Finding a good cause and sticking to it

Note: This column appears in the 11/6 issue of The Glendale Star, and the 11/7 issue of the Peoria Times

I have been trying to be more charitable lately.

This may be a direct result of the guilt I felt after my wife and I recently purchased a new 42” flat screen television (not her idea), which now broadcasts -- in HD -- those commercials featuring starving children in foreign lands. But the truth is that I had been feeling the urge to be more charitable even before upgrading TVs, which makes the fact that we bought the TV anyway an indication that I’m not off to a good start.

I’ve always tried to give here and there. For example, every single time I’m checking out at our local Safeway and I’m asked if I’d like to donate to so-and-so, I’m like, “Sure, throw a dollar on the ol’ credit card there -- that should solve it.” (By the way, I would donate more if they would lower the ridiculous price of their tomatoes.
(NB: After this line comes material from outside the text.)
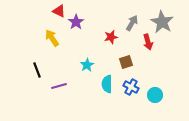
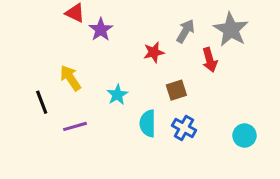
yellow arrow: (52, 38) -> (70, 78), moved
cyan circle: (155, 95) -> (245, 136), moved

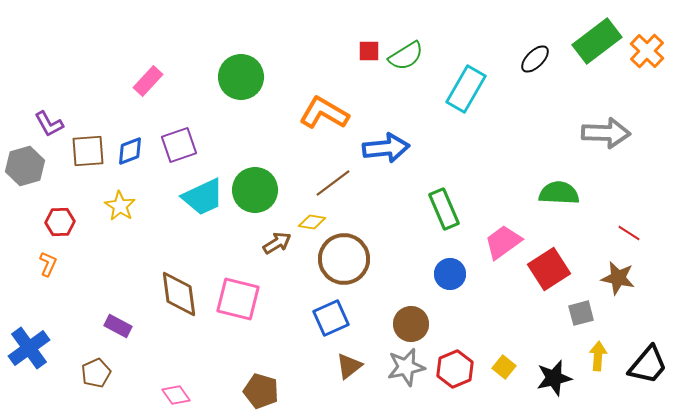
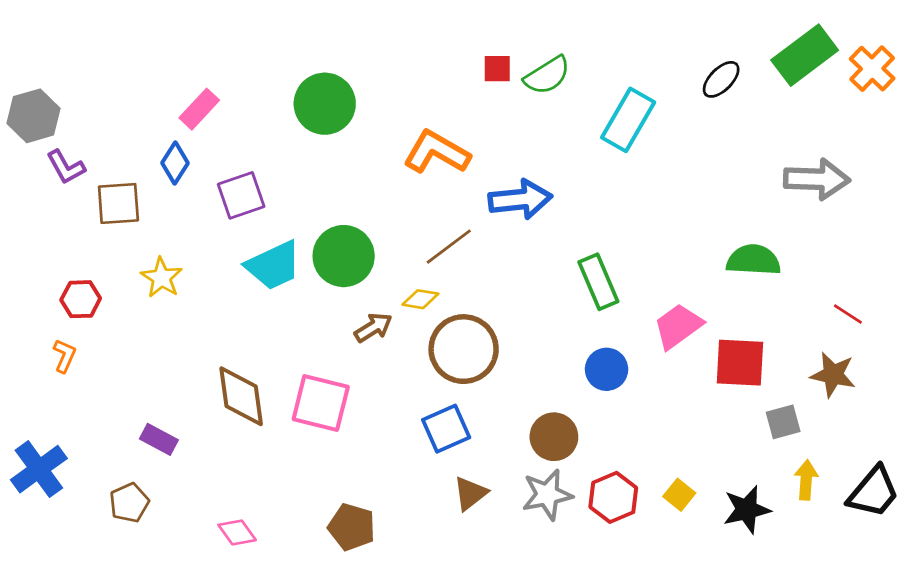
blue diamond: (130, 151) -> (175, 163), moved, turned -36
gray hexagon: (25, 166) -> (33, 116), moved
red square: (549, 269) -> (740, 363), turned 36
Seriously, Safeway tomatoes are so expensive.)

But lately something has been tugging at me, imploring me to give more. It may have started at church a few months ago, when a man came to speak on behalf of a great organization called Esperanza. My wife and I decided to make a small financial commitment to them, and things started to snowball from there.

Wait, did I say snowball? I meant snowflake. Here’s what happened: I got so caught up in the spirit of giving that I made a promise to myself to never refuse a solicitation for a charitable donation, no matter how little I was able to give. The end result of this was me writing $2.78 checks to the Nebraska Crop Farmers Association.

The promise I made to myself lasted approximately ten days. Apparently, my thought process generated brain waves that traveled to every local charity organization within a 50-mile radius, and the following day I began receiving dozens of letters, all eagerly awaiting my reply, many of which contained pictures of sick children who were relying on me. Luckily, I needn’t worry about return labels, of which I now have three billion, and which I would simply stick on the reply envelope of whatever organization was next on the pile. It was quite a cycle.

I couldn’t keep up. Plus, I didn’t have enough time to research all of the organizations I was contributing to. Sure, they all had familiar names, but I wasn’t always certain how the money was being distributed. The last thing I wanted was my seven dollars going towards the production of more Snoopy-themed return labels.

This had to stop. A thought occurred to me: maybe I should focus on contributing to just a few organizations that I trust. I liked Esperanza and a charity called Food for the Poor, but I was also thinking about something more localized.

Last week I approached my boss with the idea of our paper teaming up with a charity for the holidays, and without hesitation he provided his suggestion: The Salvation Army. It’s one of the most trustworthy and recognizable (especially during the holidays) organizations in the country, and there are local branches in Glendale, Peoria, and Sun City. So be on the lookout for ways you can help contribute in the coming issues of the paper.

As for me personally, I feel like I’ve narrowed down my charitable commitments to those I feel comfortable with. And you can, too. It doesn’t even have to be a monetary donation – it could be time, food, clothes…whatever. Take us, for example. It suddenly turns out we have a perfectly working non-flat screen television to donate.